Spreadsheet Thinking vs. Database Thinking
eagereyes 2016-05-06
The shape of a dataset is hugely important to how well it can be handled by different software. The shape defines how it is laid out: wide as in a spreadsheet, or long as in a database table. Each has its use, but it’s important to understand their differences and when each is the right choice.
Wide and Two-Dimensional: The Spreadsheet
Spreadsheets are laid out in two dimensions. That’s probably their most fundamental and most important feature. They make sense to us because we can easily think in terms of a grid that organizes things in a logical manner.
The grid layout is efficient because it means you don’t have to repeat what is being shown. In this example of unemployment data, each row is a year and each column a month. If you’re looking for, say, April 2010, you know where to look. And you can read time across or down, depending on whether you’re looking to compare between months or year over year.
Calculations also present themselves: sum the rows across (not in this particular example), sum the columns down, get the average, create a new column with the difference of each row from the overall mean, etc.
There are limitations, of course. If you want to break the data down in more than two ways, you need to create multiple tables. The same is true when adding more numbers in each of the cells. You might want to compare unemployment to labor force or education, but they’re in different tables, making this complicated.
For data analysis tools, spreadsheets also pose the challenge that their formats can vary widely and are often inconsistent in subtle but problematic ways. One issue is that there is usually stuff around the actual data to explain things, making it hard for a program to even just reliably figure out what the actual data is.
Another problem is that column headings don’t tell you what they mean. In the example above, Year means that each of the numbers in that column is a year. But Jan, Feb, etc. don’t, they are actually part of the date, and thus part of the data. How is a program supposed to tell them apart?
There are many other conventions in spreadsheets that make sense to people – of course the column in this table is the same as in the one above, of course that single label applies to all rows, etc. –, but are impossible for a machine to figure out.
Long and Skinny: The Database
The opposite of the spreadsheet is the database table. Instead of laying out the data in two dimensions, it’s a long list. It has columns, but not nearly as many (for the same dataset).
Instead, each column has a role. In our unemployment rate example, there is one column for the year, one for the month, and then a final column for the actual value. This is not a good format for a human, but machines love it.
This format causes repetition. The first row represents January 2006, so it has to contain the year 2006 and then the month January. The next entry, February 2006, has to repeat the year. And a year later, the month repeats again. It seems like a lot of effort to represent data this way, but this way it’s all specified. And most databases today can compress this kind of repetitive data so it takes up very little space.
The uniform structure of this format makes it easy to perform all sorts of operations, like filtering out certain values, calculating differences, averages, etc., and all the other things databases are good at.

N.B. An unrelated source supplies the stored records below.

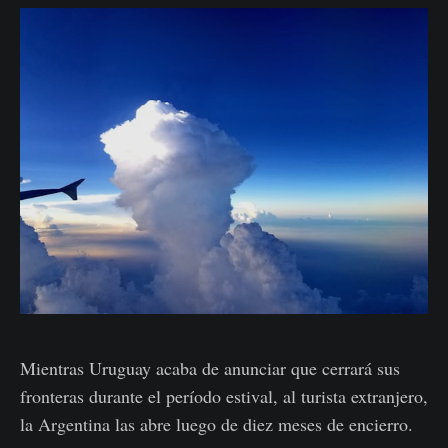
Mientras Uruguay acaba de anunciar que cerrará sus
fronteras durante el período estival, al turista extranjero,
la Argentina las abre luego de diez meses de encierro.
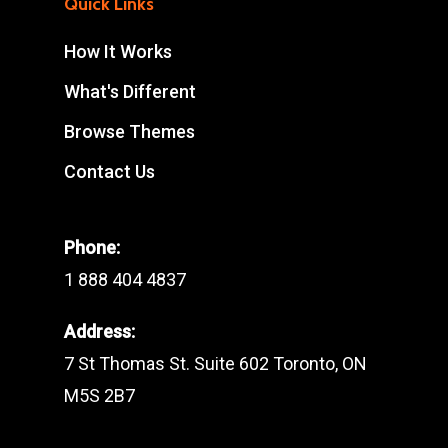
Quick Links
How It Works
What's Different
Browse Themes
Contact Us
Phone:
1 888 404 4837
Address:
7 St Thomas St. Suite 602 Toronto, ON
M5S 2B7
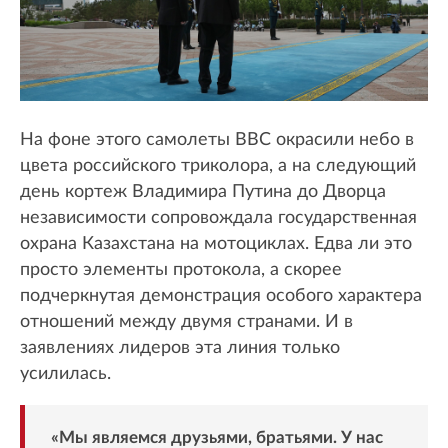
На фоне этого самолеты ВВС окрасили небо в
цвета российского триколора, а на следующий
день кортеж Владимира Путина до Дворца
независимости сопровождала государственная
охрана Казахстана на мотоциклах. Едва ли это
просто элементы протокола, а скорее
подчеркнутая демонстрация особого характера
отношений между двумя странами. И в
заявлениях лидеров эта линия только
усилилась.
«Мы являемся друзьями, братьями. У нас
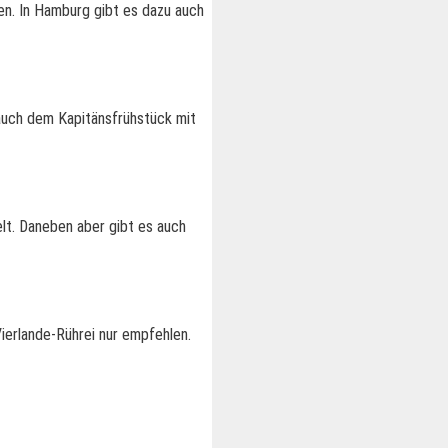
en. In Hamburg gibt es dazu auch
 auch dem Kapitänsfrühstück mit
lt. Daneben aber gibt es auch
erlande-Rührei nur empfehlen.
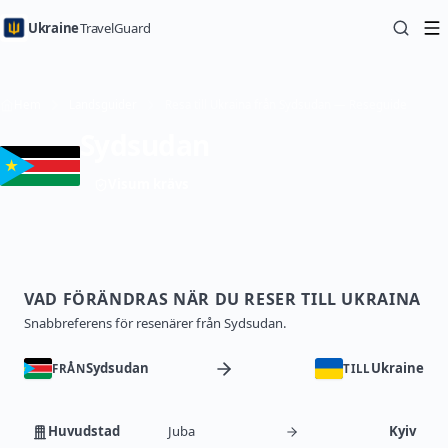
Ukraine
TravelGuard
Hem
Landsguider
Resa till Ukraina från Sydsudan — Reseguide
Sydsudan
Visum krävs
VAD FÖRÄNDRAS NÄR DU RESER TILL UKRAINA
Snabbreferens för resenärer från Sydsudan.
Sydsudan
Ukraine
FRÅN
TILL
Huvudstad
Juba
Kyiv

This format is also much more flexible when it comes to adding more ways of breaking down the data, or adding more measurements. Do you want to have an unemployment rate per state? In the spreadsheet model, you have to make many tables, one for each state. Or you can make larger tables for each state by month, and different tables for each year. This might seem odd, but it would allow comparison between states over each year.
In the long-and-skinny format, you just add a state column and let the machine worry about it. Draw a chart with a line per state over time? Calculate year-over-year change for each? Etc.
Columns that break up the data like that are called dimensions. Database tables often contain dozens of them. The numbers associated with each combination of dimension values are called measures. And those are also easy to add. Want the labor force in addition to the unemployment rate? Just add a column. Same for population, cost of living, etc.
Having all that data in the same place makes for many possible comparisons that are up to the person asking questions, and don’t need to be prepared as tables beforehand. That’s why it’s much better for data to be machine-friendly than human-readable: a machine can turn the machine-friendly data into all sorts of human-readable formats, but the opposite is much more difficult and error-prone.
Turn One Into The Other: (Un-)Pivot
The two shapes look different and they’re useful in different contexts. But they represent exactly the same data. Each can also be transformed into the other. Though whether that is easy or not depends on the tools at hand and some specifics of the data.
The term for turning the long-skinny database format into the wide spreadsheet format is usually to pivot the data. This operation is pretty easy because the machine knows where to find the data, and just needs to be told which dimensions to use to make columns and which measures to include.
The other operation, the unpivot, is much more difficult and error-prone. When the data is already in proper table format (with all the stuff around the pure data removed), it works well though. Tools like Trifacta Wrangler and Tableau can perform unpivots (though Tableau calls it pivot, just to be different).
No Right Shape
Neither of these two data shapes is right or wrong. They each work well for their respective uses. The difficulty is that when data prepared with one use in mind is to be utilized for the other.
More fundamentally, it’s crucial to know that these differences in data shape exist. That’s the first step in trying to figure out why a particular dataset is so damn hard to work with in the tool of your choice. You won’t be very happy with a wide dataset in Tableau, and neither with a long-and-skinny one in Excel.